- Born: May 29, 1919 Montreal, Quebec
- Died: January 5, 2018 (aged 98)
- Education: University of Montreal (M.D.)

= Jacques Genest =

Jacques Genest (May 29, 1919 – January 5, 2018) was a Canadian physician and scientist. He founded the Institut de recherches cliniques de Montréal (IRCM) and was an emeritus professor at Université de Montréal and a professor at McGill University. Genest was best known for founding and leading several organizations related to clinical research in Québec and for his work on arterial hypertension.

==Life and career==
Born in Montreal, Quebec, Genest received his medical degree from the University of Montreal. He completed his residency in internal medicine and pathology at the Hôpital Hôtel-Dieu de Montréal before heading to Johns Hopkins in Baltimore, Maryland for a research fellowship. He was then a research associate and assistant physician at the Rockefeller Institute in New York City, which later awarded him an honorary degree in 1986.
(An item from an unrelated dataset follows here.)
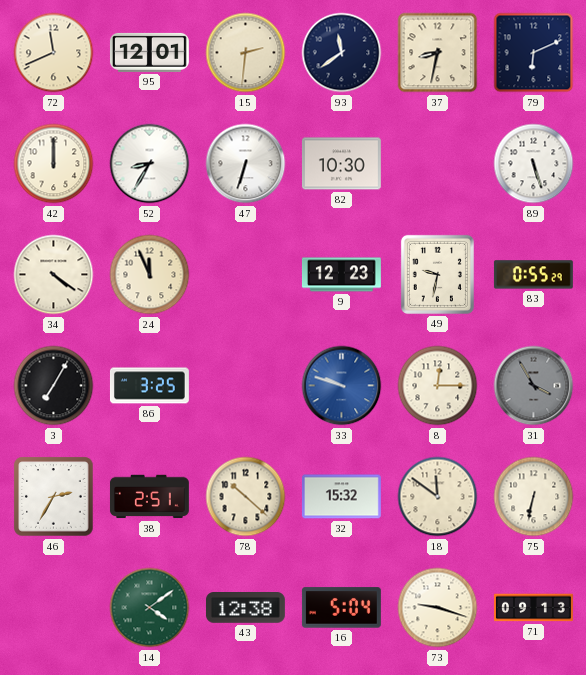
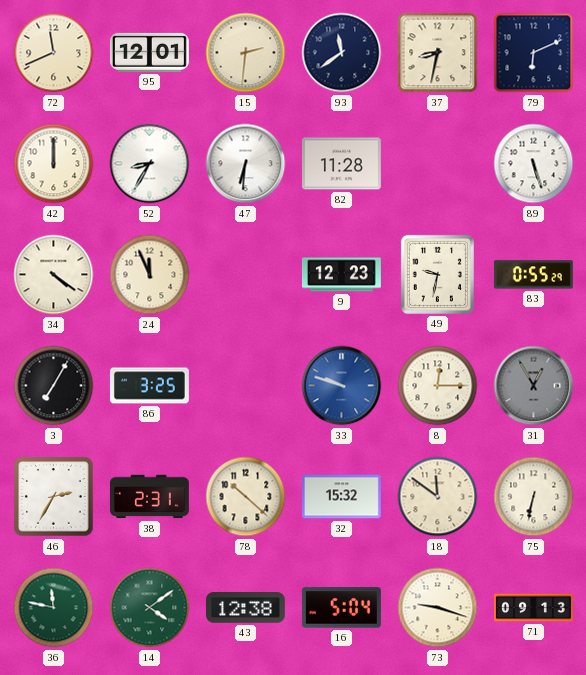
47: 6:33 -> 6:31
82: 10:30 -> 11:28
31: 3:55 -> 12:55
38: 2:51 -> 2:31
36: none -> 11:47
Upon returning to Quebec, he was asked by the provincial government to perform a study of the state of research in the province. Following his visits to major universities and research institutions of the United States and Europe, he concluded that Québec lagged behind in this sector. He therefore founded the first department of clinical research at Hôtel-Dieu de Montréal in 1952. Though he had the confidence on the administration, this move was poorly received by his colleagues, who disapproved of a physician being salaried and freed from clinical tasks to devote himself to the study of hypertension. However, the lack of financing and of laboratory space complicated the growth of the department. In 1955 the department was recognized by the Royal College of Physicians and Surgeons of Canada for basic science training, leading to an improvement in his colleagues' opinions. The department became the only place offering both clinical and research education for physicians. Jacques Genest acceded to the presidency of the medical council of Hôtel-Dieu in 1958. Furthermore, he created the Club de Recherches Cliniques du Québec (CRCQ), a place for discourse between francophone researchers.
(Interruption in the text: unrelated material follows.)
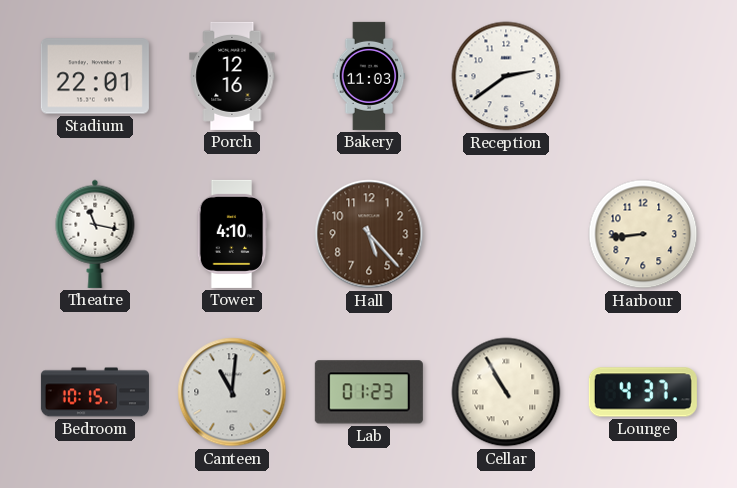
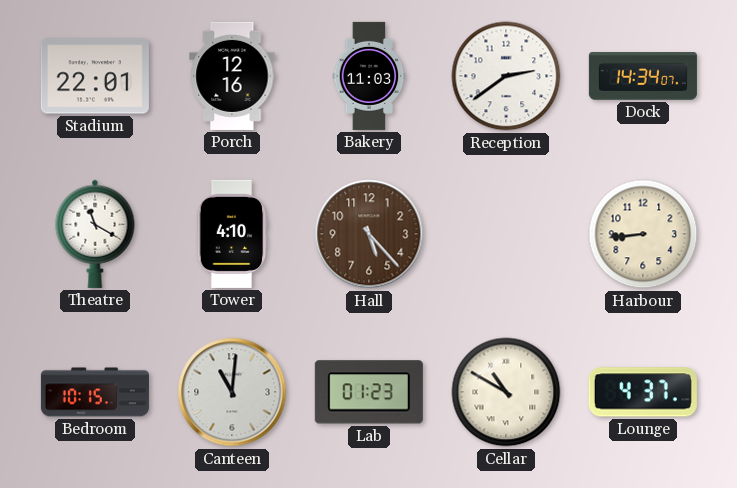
Dock: none -> 14:34
Theatre: 11:17 -> 11:20
Cellar: 10:55 -> 10:50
Now more firmly established, the department recruited dozens of researchers between 1952 and 1967. The department established close ties with J.S.L. Browne, director of the department of Investigative Medicine at McGill University, who offered interns the opportunity to round out their clinical studies with a solid theoretical foundation. In 1964, Jacques Genest was named director of the Department of Medicine of the Faculty of Medicine of the University of Montréal. He continued at the same time to work towards the elaboration of a council of medical research in Québec which would permit governmental finance of research. Indeed, today the Fonds de la recherche en santé du Québec (FRSQ) awards scholarships and grants to researchers in the health sciences. Also in 1964, McGill offered Genest the post of Dean of the Faculty of Medicine. This position offered him support sufficient to lay the cornerstone for a research institute. With the help of noted lawyer Marcel Piché, they founded the Claude Bernard Medical Center, which is known today as the Institut de recherches cliniques de Montréal (IRCM). The provincial minister of health Alphonse Couturier allocated critical funds towards the foundation of this institution. Genest guided this foundation from 1967 through 1984. He also contributed to the establishment of a center for the study of bioethics within the IRCM.
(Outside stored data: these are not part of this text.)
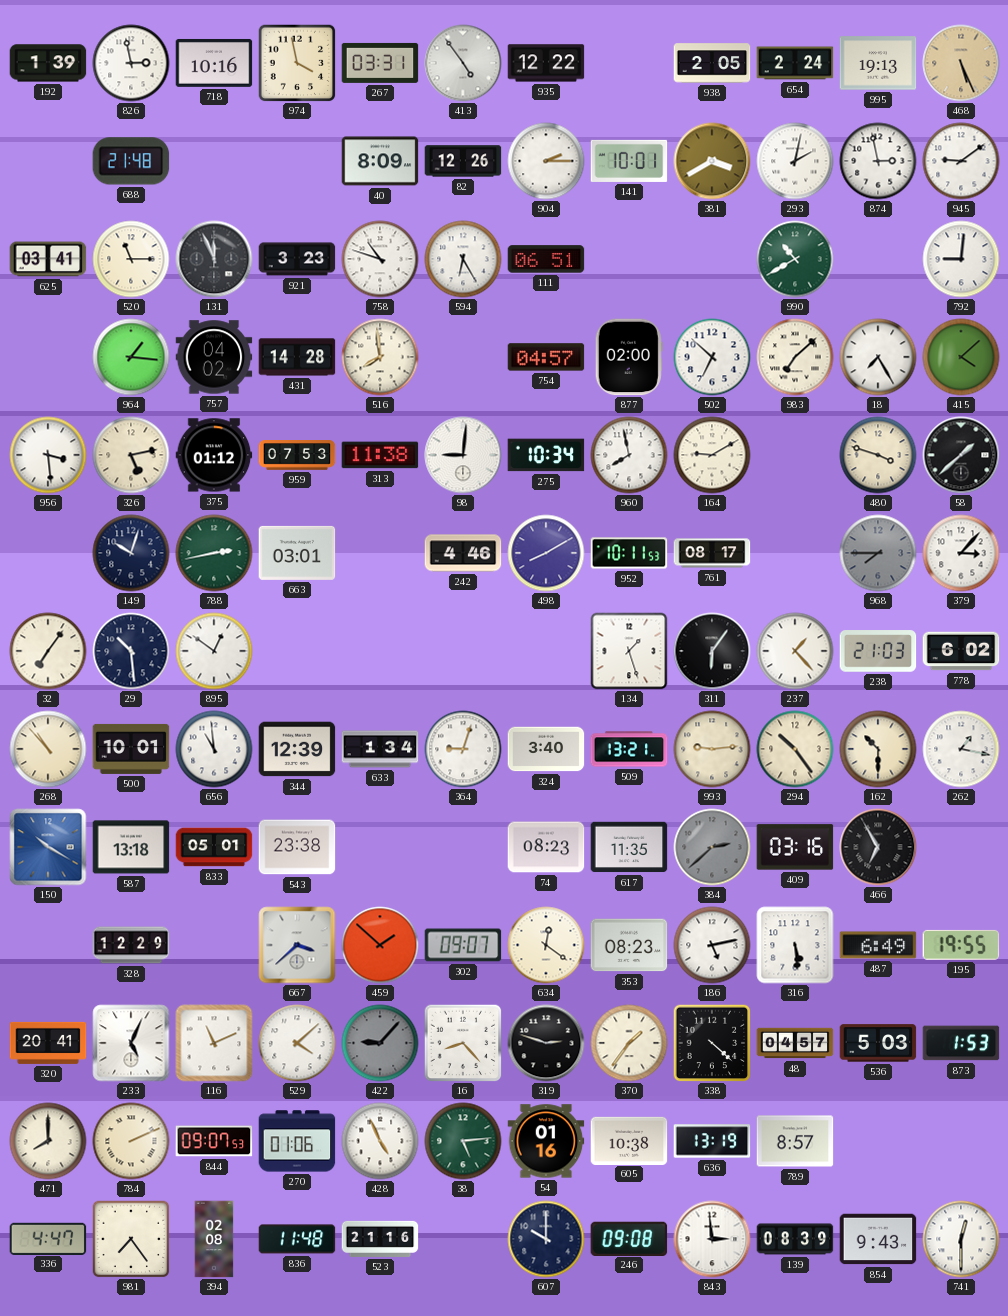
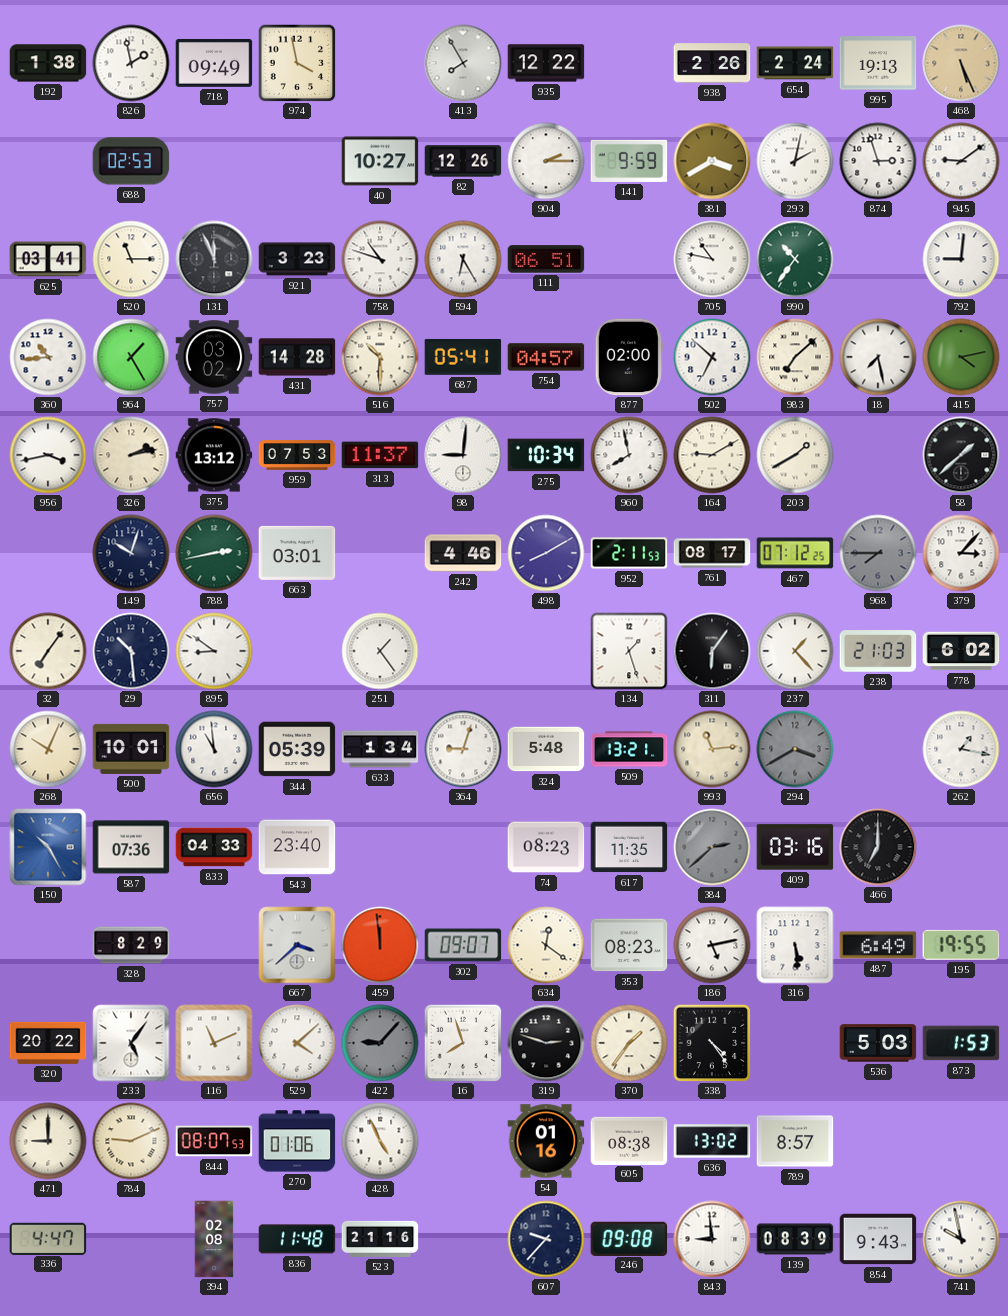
192: 1:39 -> 1:38
826: 2:58 -> 1:58
718: 10:16 -> 09:49
267: 03:31 -> none
413: 4:54 -> 7:55
938: 2:05 -> 2:26
688: 21:48 -> 02:53
40: 8:09 -> 10:27
141: 10:01 -> 9:59
874: 2:58 -> 2:57
705: none -> 10:47
990: 10:40 -> 10:36
360: none -> 10:44
964: 1:16 -> 1:25
757: 04:02 -> 03:02
516: 7:59 -> 10:30
687: none -> 05:41
18: 7:25 -> 7:28
415: 4:08 -> 4:13
956: 3:29 -> 3:43
326: 5:13 -> 2:13
375: 01:12 -> 13:12
313: 11:38 -> 11:37
203: none -> 1:40
480: 3:48 -> none
952: 10:11 -> 2:11
467: none -> 07:12
895: 12:51 -> 8:51
251: none -> 1:24
268: 10:53 -> 10:04
344: 12:39 -> 05:39
324: 3:40 -> 5:48
993: 9:14 -> 11:14
294: 10:24 -> 3:40
294 dial: cream -> grey
162: 10:30 -> none
150: 10:20 -> 10:25
587: 13:18 -> 07:36
833: 05:01 -> 04:33
543: 23:38 -> 23:40
466: 6:55 -> 7:00
328: 12:29 -> 8:29
459: 1:52 -> 11:59
320: 20:41 -> 20:22
233: 5:04 -> 5:06
16: 8:23 -> 7:57
338: 4:22 -> 4:24
48: 04:57 -> none
471: 8:00 -> 9:00
784: 2:11 -> 9:11
844: 09:07 -> 08:07
38: 5:14 -> none
605: 10:38 -> 08:38
636: 13:19 -> 13:02
981: 7:24 -> none
607: 10:00 -> 9:37
843: 2:59 -> 8:59
741: 12:30 -> 9:58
He died on 5 January 2018 at the age of 98.

==Scientific research==
His interests in arterial hypertension led him to uncover the role of sodium, aldosterone, and angiotensin II in the renin-angiotensin system. He established tests for renin activity in plasma, which were important for the diagnosis of renovascular hypertension and as a predictor of the efficacy of surgical intervention. Additionally, he worked on the natriuretic factor present in heart atria.

==Honours==
- In 1963, he was awarded the Gairdner Foundation International Award.
- In 1967, he was made a Companion of the Order of Canada.
- In 1968, he was awarded the Royal Society of Canada's Flavelle Medal.
- In 1978, he was awarded the Loyola Medal by Concordia University.
- In 1991, he was made a Grand Officer of the National Order of Quebec.
- In 1994, he was inducted into the Canadian Medical Hall of Fame.
- In 1996, he was awarded the Québec government's Prix Armand-Frappier.